Junior Sports Medicine major Jasmine Williams came to Pepperdine as a swimmer on the women’s swim and dive team.
Her family had always been supportive of her swimming career, Williams said. While she wanted to swim in college, she didn’t do much when it came to recruiting or getting offers from schools — that was something she left to her dad because he had always been her biggest fan.
“Once I got to college, like, I really thanked him a lot, because I don’t think I could be where I am without him and like, his support,” Williams said. “I’m normally swimming for myself, but I’m also swimming for [my parents].”
After a rough first season, Williams and the team bonded together and got second in the 2021 Pacific Coast Swim and Dive Championship. Williams posted collegiate bests in both backstroke events in 2021, and was on an upward trajectory to have a great 2022 conference meet.
Through the fall, Williams and the team worked even harder to take the title. But a few days before they left, Williams got a call she wasn’t expecting. Her dad had died, and she had to choose: Go home to Sacramento, or go to the meet in Utah. She drove north.
Moving forward
Bayless said she never regretted staying home. Going to college in Malibu, she sacrificed precious time with her maternal grandparents and choosing to stay home allowed her to get that time back. Her grandfather died in November 2020 and her grandmother almost exactly a year later, November 2021.
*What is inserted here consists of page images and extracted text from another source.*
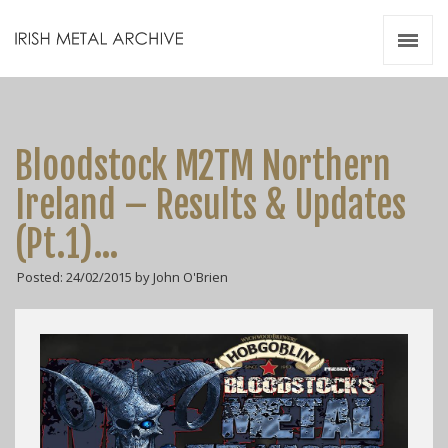
Irish Metal Archive
Artists
Releases
Gigs
Bloodstock M2TM Northern
Videos
Ireland – Results & Updates
Zines
(Pt.1)…
Resources
Posted: 24/02/2015 by John O'Brien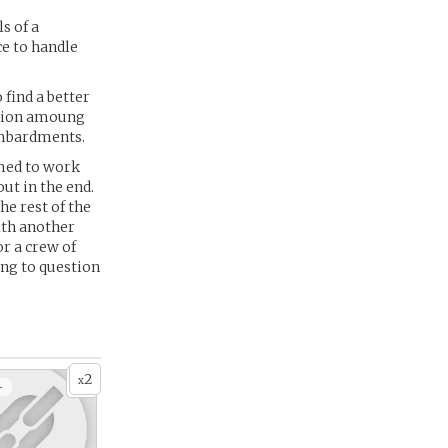
s of a
ce to handle
 find a better
sition amoung
bombardments.
emed to work
ut in the end.
he rest of the
ith another
or a crew of
ing to question
2
x
+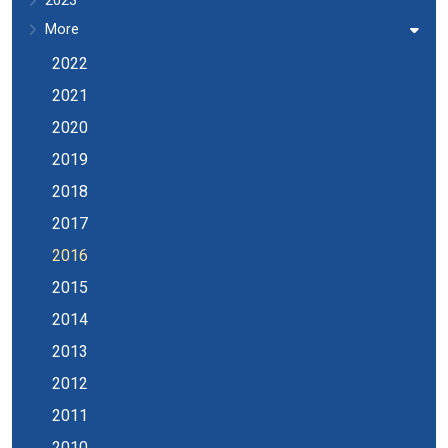
2023
More
2022
2021
2020
2019
2018
2017
2016
2015
2014
2013
2012
2011
2010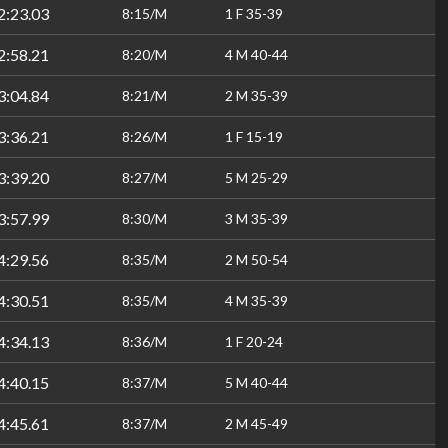
2:23.03
8:15/M
1 F 35-39
2:58.21
8:20/M
4 M 40-44
3:04.84
8:21/M
2 M 35-39
3:36.21
8:26/M
1 F 15-19
3:39.20
8:27/M
5 M 25-29
3:57.99
8:30/M
3 M 35-39
4:29.56
8:35/M
2 M 50-54
4:30.51
8:35/M
4 M 35-39
4:34.13
8:36/M
1 F 20-24
4:40.15
8:37/M
5 M 40-44
4:45.61
8:37/M
2 M 45-49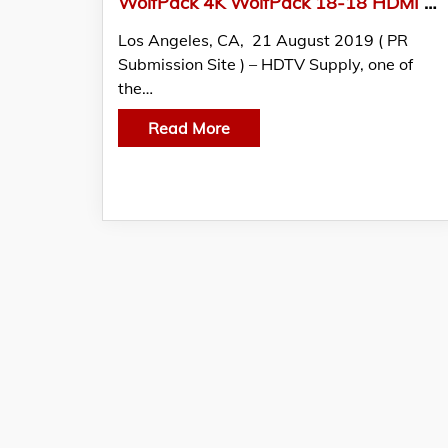
WolfPack 4K WolfPack 18-18 HDMI Matrix Switch With iPad App Announced by HDTV Supply, Inc.
Los Angeles, CA, 21 August 2019 ( PR
Submission Site ) – HDTV Supply, one of
the…
Read More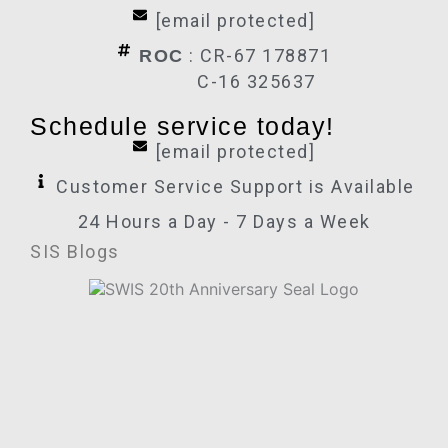
[email protected]
: CR-67 178871
ROC
C-16 325637
Schedule service today!
[email protected]
Customer Service Support is Available
24 Hours a Day - 7 Days a Week
SIS Blogs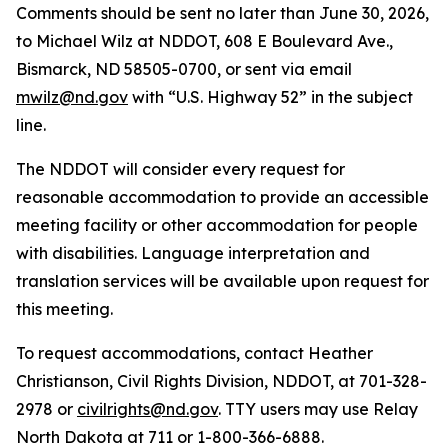
Comments should be sent no later than June 30, 2026,
to Michael Wilz at NDDOT, 608 E Boulevard Ave.,
Bismarck, ND 58505-0700, or sent via email
mwilz@nd.gov
with “U.S. Highway 52” in the subject
line.
The NDDOT will consider every request for
reasonable accommodation to provide an accessible
meeting facility or other accommodation for people
with disabilities. Language interpretation and
translation services will be available upon request for
this meeting.
To request accommodations, contact Heather
Christianson, Civil Rights Division, NDDOT, at 701-328-
2978 or
civilrights@nd.gov
. TTY users may use Relay
North Dakota at 711 or 1-800-366-6888.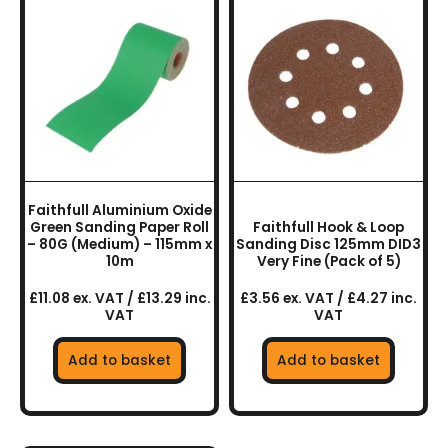
Faithfull Aluminium Oxide
Green Sanding Paper Roll
Faithfull Hook & Loop
– 80G (Medium) – 115mm x
Sanding Disc 125mm DID3
10m
Very Fine (Pack of 5)
£11.08 ex. VAT / £13.29 inc.
£3.56 ex. VAT / £4.27 inc.
VAT
VAT
Add to basket
Add to basket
“I realized that, even though I had been gone and I hadn’t been able to hang out with my friends and I hadn’t been running track, I got, you know, those months of my life with him that I would have never had otherwise,” Bayless said. “And like that is much more important to me than anything else because that’s irreplaceable — the moments we have, you know, living and loving what’s in front of us.”
Doe said coming out has gotten easier. On their first day of sociology class in Elkins fall semester, their professor asked students to sit on one side of the room if they were a man or a woman. Doe chose to sit on the floor in the aisle.
“That was the first time I can remember where I was in a position where I have to label myself in front of a whole group of people,” Doe said. “I didn’t have the opportunity to do something different.”
Looking back, Doe said it was their favorite memory from the class.
“Because it was like, this is one of those little ways of coming out to people that I do have the opportunity to have,” Doe said. “I am in control of the situation, I get to decide how this works.”
Pepperdine Swim and Dive won the PCSC championship this spring, the first time in program history.
While Williams wasn’t physically there, she said her team did everything they could to make sure she was included — from writing her name on their arms to calling her in between races so she could hype them up before getting in the water. Williams said it was this familial feeling and her team’s support that made missing this moment easier.
“I think the biggest decision in staying home was knowing that my team would be OK without me,” Williams said. “Knowing that, even though I’m not there, my presence is still felt and their presence is still felt with me.”
Williams said she finds hope in having next year to compete and knowing her team and family will be there to support her.
“A lack of a moment, I think there will be growth to be found,” Williams said. “Growth can be found in what was lost. How I will find that, I don’t know. But I know it’s there.”
Williams said she plans to continue swimming — both for herself and for her family.
“[My dad] always said, ‘You have so much that’s coming your way,'” Williams said. “And I know that, sadly, he won’t be here to see it. But I can still feel his presence with me. And I’m just like, OK, eventually, that moment will come that he was talking about and I just want to get there.”